_Task_
Every line from the top of the records through the one bearing "Desde el puesto" is to be reproduced exactly, and pictures are to be left out.

==== Material provided ====

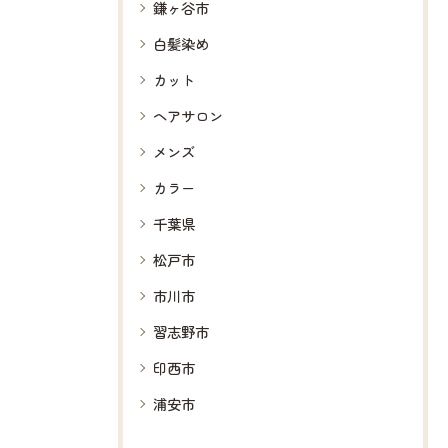
鎌ヶ谷市
白髪染め
カット
ヘアサロン
メンズ
カラー
千葉県
松戸市
市川市
習志野市
印西市
浦安市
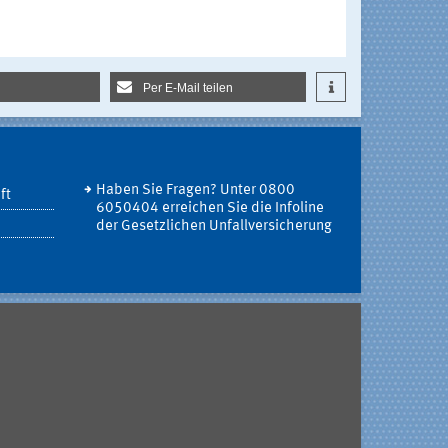
Per E-Mail teilen
Haben Sie Fragen? Unter 0800
ft
6050404 erreichen Sie die Infoline
der Gesetzlichen Unfallversicherung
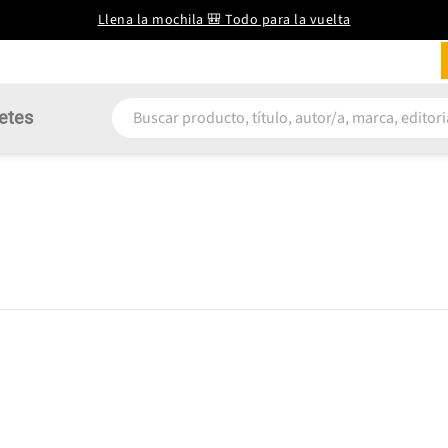
Llena la mochila 🎒 Todo para la vuelta
etes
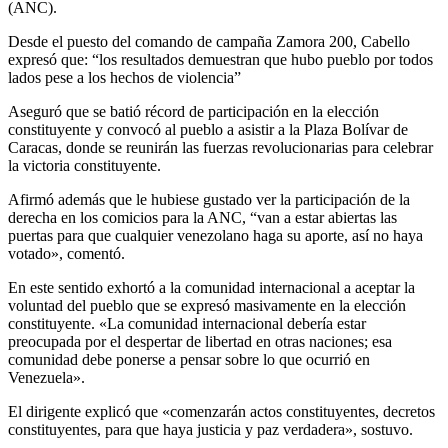
(ANC).
Desde el puesto del comando de campaña Zamora 200, Cabello
expresó que: “los resultados demuestran que hubo pueblo por todos
lados pese a los hechos de violencia”
Aseguró que se batió récord de participación en la elección
constituyente y convocó al pueblo a asistir a la Plaza Bolívar de
Caracas, donde se reunirán las fuerzas revolucionarias para celebrar
la victoria constituyente.
Afirmó además que le hubiese gustado ver la participación de la
derecha en los comicios para la ANC, “van a estar abiertas las
puertas para que cualquier venezolano haga su aporte, así no haya
votado», comentó.
En este sentido exhortó a la comunidad internacional a aceptar la
voluntad del pueblo que se expresó masivamente en la elección
constituyente. «La comunidad internacional debería estar
preocupada por el despertar de libertad en otras naciones; esa
comunidad debe ponerse a pensar sobre lo que ocurrió en
Venezuela».
El dirigente explicó que «comenzarán actos constituyentes, decretos
constituyentes, para que haya justicia y paz verdadera», sostuvo.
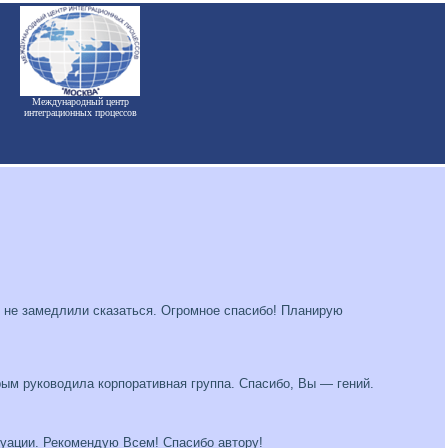
Международный центр
интеграционных процессов
ы не замедлили сказаться. Огромное спасибо! Планирую
рым руководила корпоративная группа. Спасибо, Вы — гений.
туации. Рекомендую Всем! Спасибо автору!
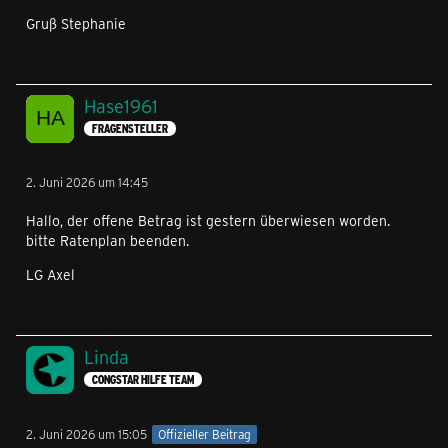
Gruß Stephanie
Hase1961
FRAGENSTELLER
2. Juni 2026 um 14:45
Hallo, der offene Betrag ist gestern überwiesen worden.
bitte Ratenplan beenden.
LG Axel
Linda
CONGSTAR HILFE TEAM
2. Juni 2026 um 15:05
Offizieller Beitrag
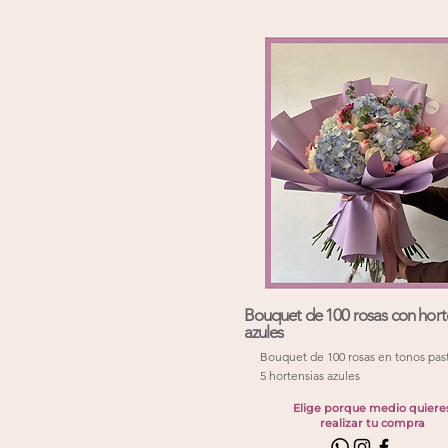
Bouquet de 100 rosas con hort
azules
Bouquet de 100 rosas en tonos pas
5 hortensias azules
Elige porque medio quiere
realizar tu compra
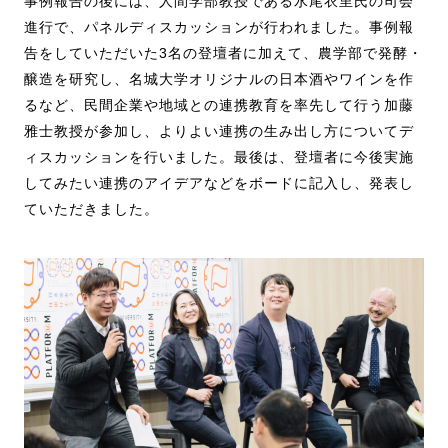
事例報告の後には、人間学部教授である水尾衣里氏の司会
進行で、パネルディスカッションが行われました。事例報
告をしていただいた3名の登壇者に加えて、農学部で発酵・
醸造を研究し、名城大学オリジナルの日本酒やワインを作
るなど、民間企業や地域との連携教育を率先して行う加藤
雅士教授が参加し、よりよい連携の生み出し方についてデ
ィスカッションを行いました。最後は、登壇者に今後実施
してみたい連携のアイデアなどをボードに記入し、発表し
ていただきました。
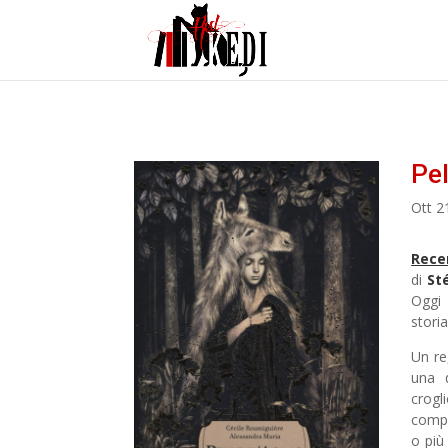
Pel
Ott 2
Rece
di
St
Oggi 
stori
Un re
una 
crogl
compa
o più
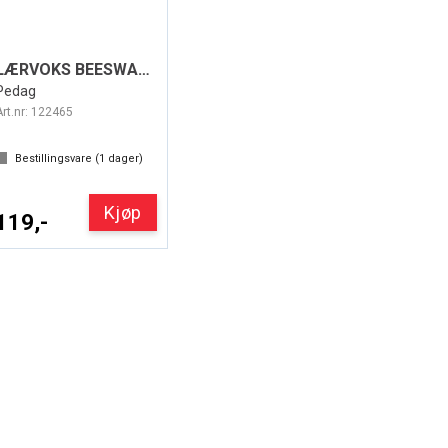
LÆRVOKS BEESWAX SVART 100ml
Pedag
Art.nr:
122465
Bestillingsvare (
1
dager)
Kjøp
119,-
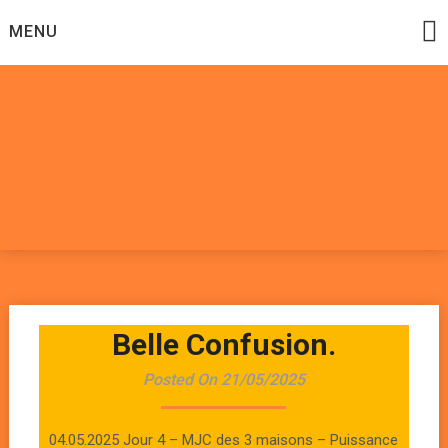
Skip
MENU
to
content
Datadoomzik
ELECTRONIQUE, ROCK, REGGAE, HIP-HOP, FUNK, JAZZ,
MUSIQUE DU MONDE…
Belle Confusion.
Posted On 21/05/2025
04.05.2025 Jour 4 – MJC des 3 maisons – Puissance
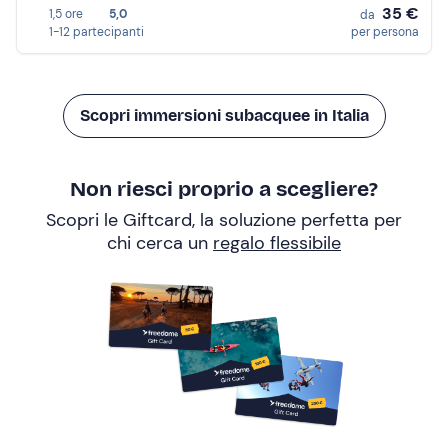
35 €
1,5 ore
5,0
da
1-12 partecipanti
per persona
Scopri immersioni subacquee in Italia
Non riesci proprio a scegliere?
Scopri le Giftcard, la soluzione perfetta per
chi cerca un
regalo flessibile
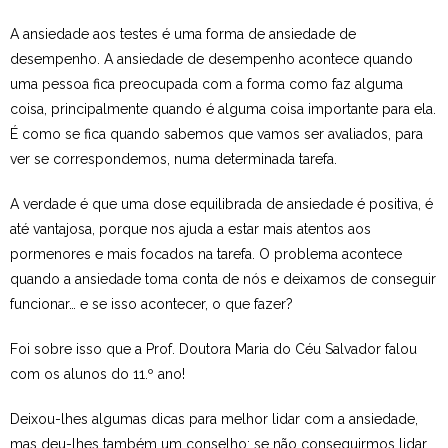
Estudar no CRSI
A ansiedade aos testes é uma forma de ansiedade de
desempenho. A ansiedade de desempenho acontece quando
Contactos
uma pessoa fica preocupada com a forma como faz alguma
coisa, principalmente quando é alguma coisa importante para ela.
É como se fica quando sabemos que vamos ser avaliados, para
ver se correspondemos, numa determinada tarefa.
A verdade é que uma dose equilibrada de ansiedade é positiva, é
até vantajosa, porque nos ajuda a estar mais atentos aos
pormenores e mais focados na tarefa. O problema acontece
quando a ansiedade toma conta de nós e deixamos de conseguir
funcionar… e se isso acontecer, o que fazer?
Foi sobre isso que a Prof. Doutora Maria do Céu Salvador falou
com os alunos do 11.º ano!
Deixou-lhes algumas dicas para melhor lidar com a ansiedade,
mas deu-lhes também um conselho: se não conseguirmos lidar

====

_Answer for the task_
鎌ヶ谷市
白髪染め
カット
ヘアサロン
メンズ
カラー
千葉県
松戸市
市川市
習志野市
印西市
浦安市
Per E-Mail teilen
Haben Sie Fragen? Unter 0800
ft
6050404 erreichen Sie die Infoline
der Gesetzlichen Unfallversicherung
Llena la mochila 🎒 Todo para la vuelta
etes
(ANC).
Desde el puesto del comando de campaña Zamora 200, Cabello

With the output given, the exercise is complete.